= Work task =
Here are the records. Write out exactly the lines between the one holding "Life Water and Health (475, 125)" and the one holding "Departments (148, 91)", inclusive.

= Source data =
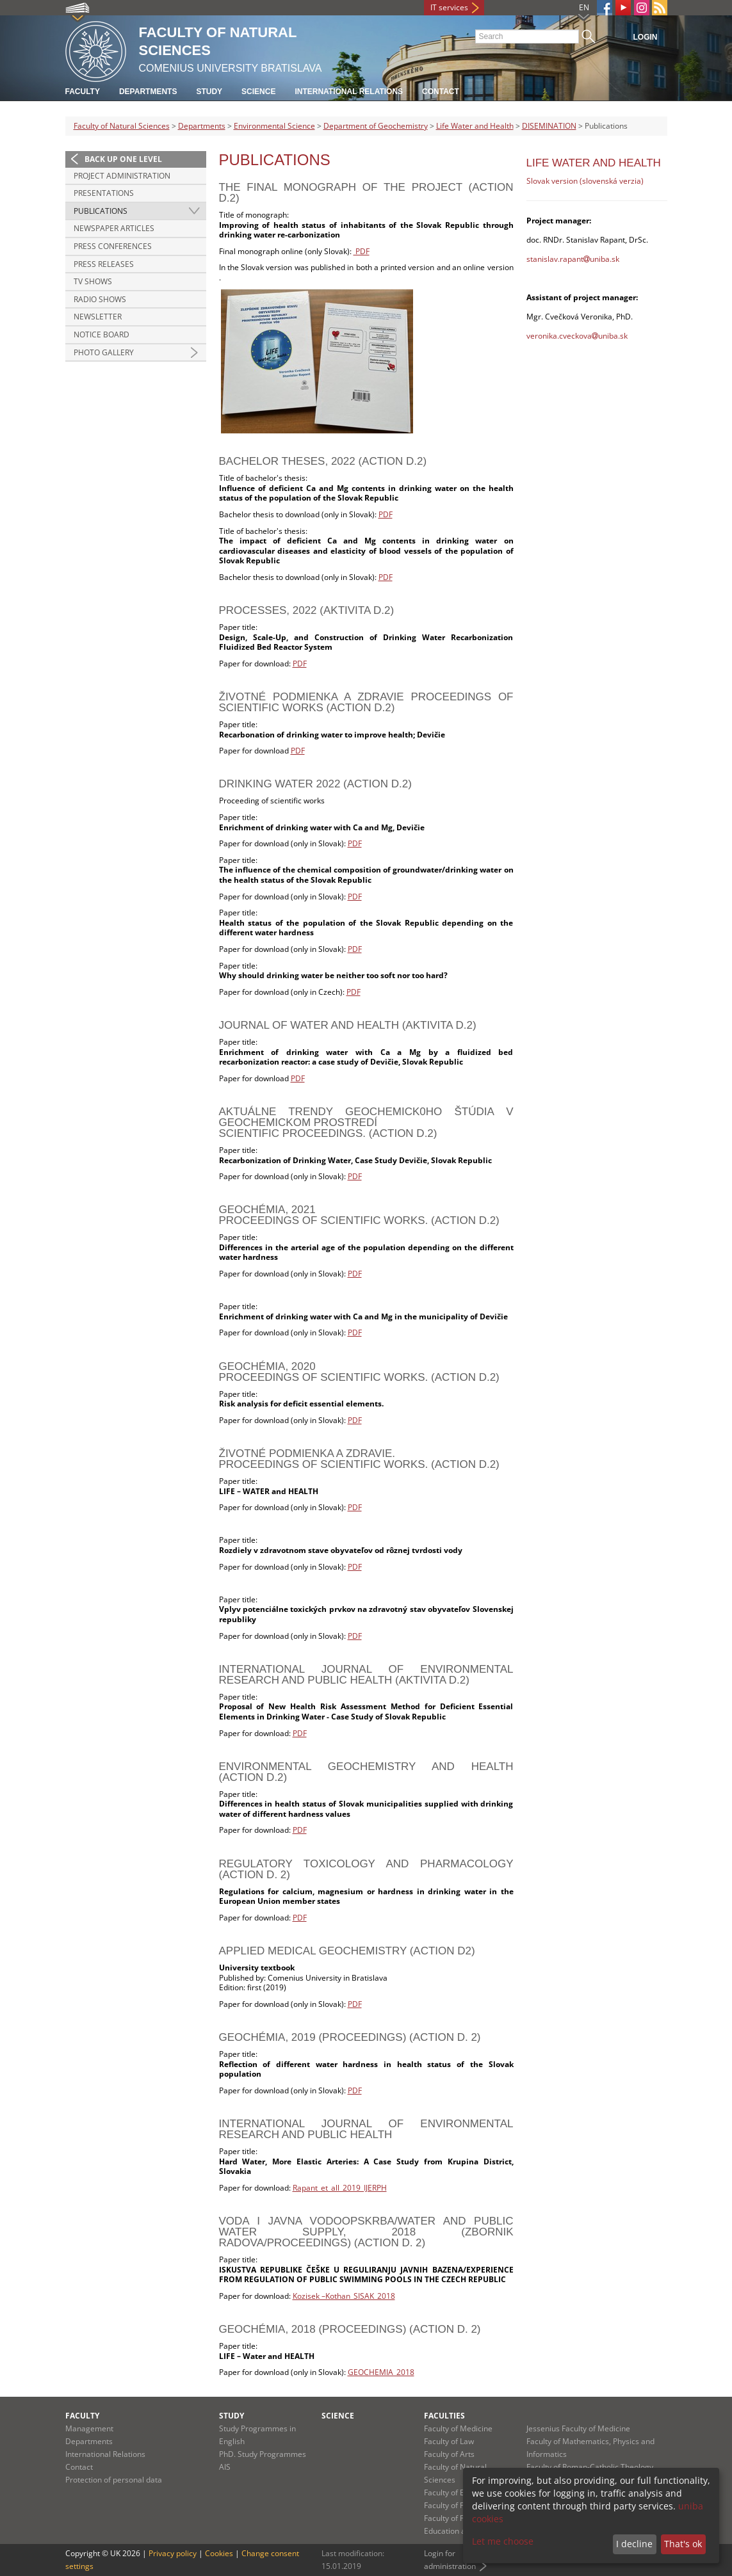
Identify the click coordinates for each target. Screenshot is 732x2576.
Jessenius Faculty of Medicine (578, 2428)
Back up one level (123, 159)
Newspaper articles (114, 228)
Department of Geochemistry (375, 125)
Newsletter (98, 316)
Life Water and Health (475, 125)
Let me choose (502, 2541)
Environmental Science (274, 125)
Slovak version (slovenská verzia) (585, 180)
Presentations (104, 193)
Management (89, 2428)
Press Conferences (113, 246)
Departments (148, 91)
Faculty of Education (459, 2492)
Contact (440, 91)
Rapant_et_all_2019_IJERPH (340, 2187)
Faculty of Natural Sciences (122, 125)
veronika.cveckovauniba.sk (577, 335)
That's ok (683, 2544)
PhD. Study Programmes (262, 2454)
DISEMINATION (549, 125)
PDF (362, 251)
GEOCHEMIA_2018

...

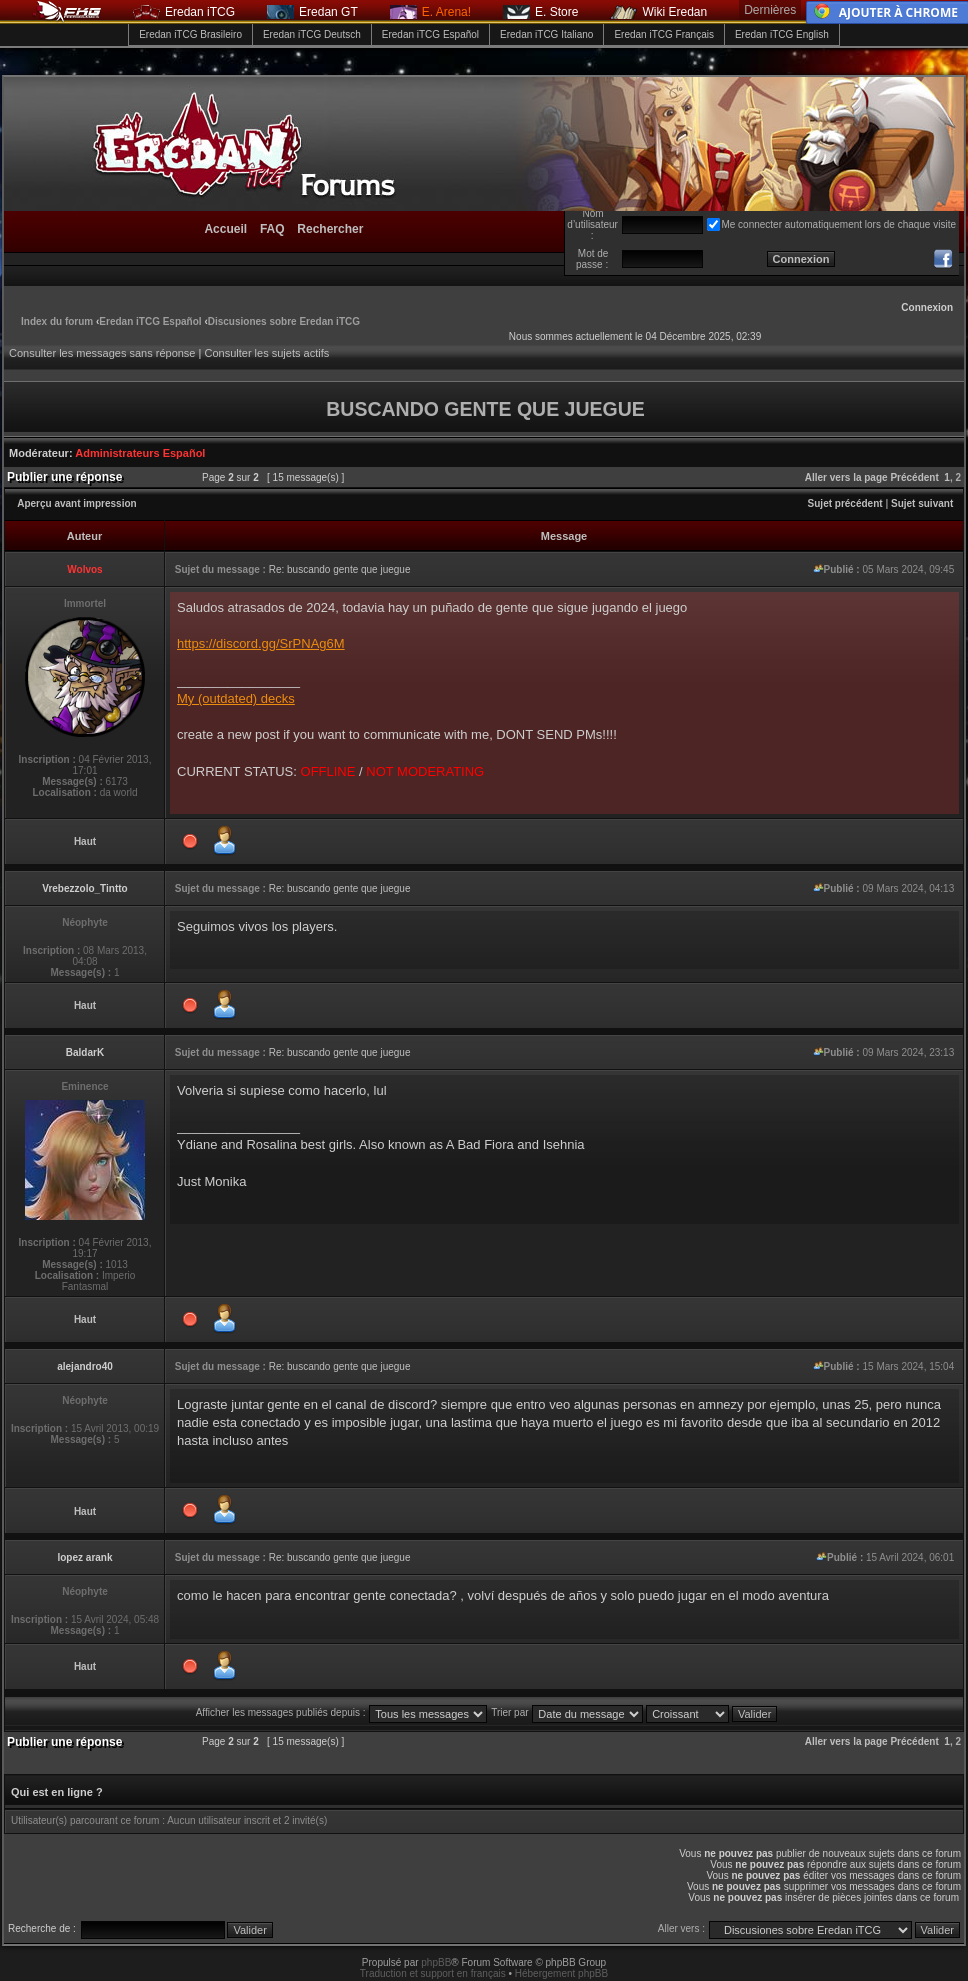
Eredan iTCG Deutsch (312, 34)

= Exercise result =
Life Water and Health (475, 125)
Let me choose (502, 2541)
Environmental Science (274, 125)
Slovak version (slovenská verzia) (585, 180)
Presentations (104, 193)
Management (89, 2428)
Press Conferences (113, 246)
Departments (148, 91)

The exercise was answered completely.